Abandoned investment in income tax


In order to make a profit, companies make various investments. However, there are situations when the investment is abandoned. The entrepreneur withdraws from previously undertaken actions and intentions in relation to a given investment. How does a discontinued investment affect income tax?

What is an investment?

In accordance with the Income Tax Act, investments include fixed assets under construction. On the other hand, the Accounting Act defines fixed assets under construction as “fixed assets classified as fixed assets in the period of their construction, assembly or improvement of an existing fixed asset”.

It should be borne in mind that the investment costs are not included in the tax costs until the given fixed asset is put into use. This is due to the fact that the expenditure on the investment in progress increases its initial value at the time of completion of the investment.

Abandoned investment - documentation

Before starting the investment, the taxpayer must take into account that, for various reasons, it may not be finalized. In such a situation, one must take into account the necessity to document that the investment was justified, in line with the conducted activity, and that the abandonment of the investment was justified by important reasons.

The condition for the possibility of including the costs of a discontinued investment in the tax costs is a decision to permanently and definitively resign from the investment in progress.

If the entrepreneur decides to abandon the investment, under certain conditions, he may count the expenses incurred for its implementation as tax deductible costs.

The moment of including the discontinued investment in costs

The Income Tax Act indicates that the costs of abandoned investments are deducted on the date of their sale or liquidation.

Disposal of the abandoned investment

The above provisions generally refer to the sale of a discontinued investment, but its sale may be both remunerative, e.g. sale, and free, e.g. donation.

When selling a discontinued investment, its settlement should be made according to the general rules relating to the sale of fixed assets. Therefore, on the day of disposal of the abandoned investment for consideration, income is generated on this account, and the cost of obtaining this income is constituted by the expenses incurred for the implementation of this investment.

In the case of free transfer of the abandoned investment, it is not possible to count the expenses incurred for its implementation into tax costs.

Abandoned investment - liquidation

There are two dominant positions in jurisprudence when it comes to classifying an abandoned investment as liquidation costs. Well, according to the Director of the Tax Chamber in Poznań of February 1, 2013, no.
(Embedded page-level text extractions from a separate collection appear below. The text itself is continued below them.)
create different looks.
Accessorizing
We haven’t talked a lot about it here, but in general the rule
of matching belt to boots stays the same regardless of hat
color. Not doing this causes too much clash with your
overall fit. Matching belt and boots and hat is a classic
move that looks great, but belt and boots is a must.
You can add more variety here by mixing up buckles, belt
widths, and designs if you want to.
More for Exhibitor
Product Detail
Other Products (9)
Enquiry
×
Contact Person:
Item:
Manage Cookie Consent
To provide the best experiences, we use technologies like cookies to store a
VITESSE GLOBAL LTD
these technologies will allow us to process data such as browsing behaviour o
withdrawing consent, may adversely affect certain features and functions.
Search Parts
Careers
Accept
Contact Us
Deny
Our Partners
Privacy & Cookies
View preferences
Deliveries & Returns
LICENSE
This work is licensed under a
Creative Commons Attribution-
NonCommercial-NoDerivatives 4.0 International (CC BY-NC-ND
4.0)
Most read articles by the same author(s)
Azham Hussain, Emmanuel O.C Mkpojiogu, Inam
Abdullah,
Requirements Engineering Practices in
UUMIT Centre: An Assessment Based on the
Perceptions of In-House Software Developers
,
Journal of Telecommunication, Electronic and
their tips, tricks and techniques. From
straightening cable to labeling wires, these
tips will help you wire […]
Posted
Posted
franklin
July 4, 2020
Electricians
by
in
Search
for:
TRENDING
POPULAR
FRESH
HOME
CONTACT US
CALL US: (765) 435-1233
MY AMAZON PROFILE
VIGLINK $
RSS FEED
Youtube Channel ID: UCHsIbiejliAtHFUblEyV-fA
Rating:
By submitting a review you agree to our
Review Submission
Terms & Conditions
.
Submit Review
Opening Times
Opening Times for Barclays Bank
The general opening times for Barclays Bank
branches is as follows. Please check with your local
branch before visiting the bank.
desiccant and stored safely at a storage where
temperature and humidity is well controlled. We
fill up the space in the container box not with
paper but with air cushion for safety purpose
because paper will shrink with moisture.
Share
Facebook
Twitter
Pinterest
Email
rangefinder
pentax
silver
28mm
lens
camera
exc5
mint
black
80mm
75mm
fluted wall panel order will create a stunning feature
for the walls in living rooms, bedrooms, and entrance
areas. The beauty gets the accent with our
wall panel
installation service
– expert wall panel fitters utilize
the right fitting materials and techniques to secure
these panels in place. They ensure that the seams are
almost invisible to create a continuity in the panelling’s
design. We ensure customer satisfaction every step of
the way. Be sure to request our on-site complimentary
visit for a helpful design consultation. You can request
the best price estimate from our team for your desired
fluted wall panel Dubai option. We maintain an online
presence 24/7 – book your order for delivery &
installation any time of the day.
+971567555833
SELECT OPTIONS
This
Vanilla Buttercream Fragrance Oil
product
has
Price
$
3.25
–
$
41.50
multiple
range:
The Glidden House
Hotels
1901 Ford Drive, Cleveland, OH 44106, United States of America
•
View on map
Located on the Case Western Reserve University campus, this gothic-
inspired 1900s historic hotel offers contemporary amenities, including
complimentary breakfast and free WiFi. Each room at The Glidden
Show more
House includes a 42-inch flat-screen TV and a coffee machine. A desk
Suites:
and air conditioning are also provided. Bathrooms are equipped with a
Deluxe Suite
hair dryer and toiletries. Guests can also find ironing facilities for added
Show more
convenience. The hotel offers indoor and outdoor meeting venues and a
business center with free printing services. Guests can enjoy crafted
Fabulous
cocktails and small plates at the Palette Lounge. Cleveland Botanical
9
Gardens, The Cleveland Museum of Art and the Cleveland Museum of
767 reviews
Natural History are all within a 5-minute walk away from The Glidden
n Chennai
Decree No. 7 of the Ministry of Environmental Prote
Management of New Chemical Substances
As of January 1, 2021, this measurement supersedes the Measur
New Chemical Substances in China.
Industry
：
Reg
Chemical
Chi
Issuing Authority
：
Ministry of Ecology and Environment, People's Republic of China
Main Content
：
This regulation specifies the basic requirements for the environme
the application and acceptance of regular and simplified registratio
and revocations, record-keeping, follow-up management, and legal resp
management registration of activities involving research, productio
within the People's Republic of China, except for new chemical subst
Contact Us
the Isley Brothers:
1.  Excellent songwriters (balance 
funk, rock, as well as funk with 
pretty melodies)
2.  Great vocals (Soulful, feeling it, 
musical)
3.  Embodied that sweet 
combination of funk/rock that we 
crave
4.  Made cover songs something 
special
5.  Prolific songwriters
ILPB3 / 423-445 / 12-4 / KS:

"Liquidation takes place at the moment of the actual, physical annihilation of the investment".

Only then can the expenses related to the investment be charged to tax deductible costs.

However, according to the second view - the judgment of the Supreme Administrative Court of 25 June 2013, file ref. II FSK 2225/11, the condition for including the discontinued investment in the costs is the deletion of a given fixed asset from the fixed assets held.

From the taxpayer's point of view, the second view is more favorable, because the very fact of making a decision to abandon the investment gives the opportunity to include the expenses incurred for its implementation as costs.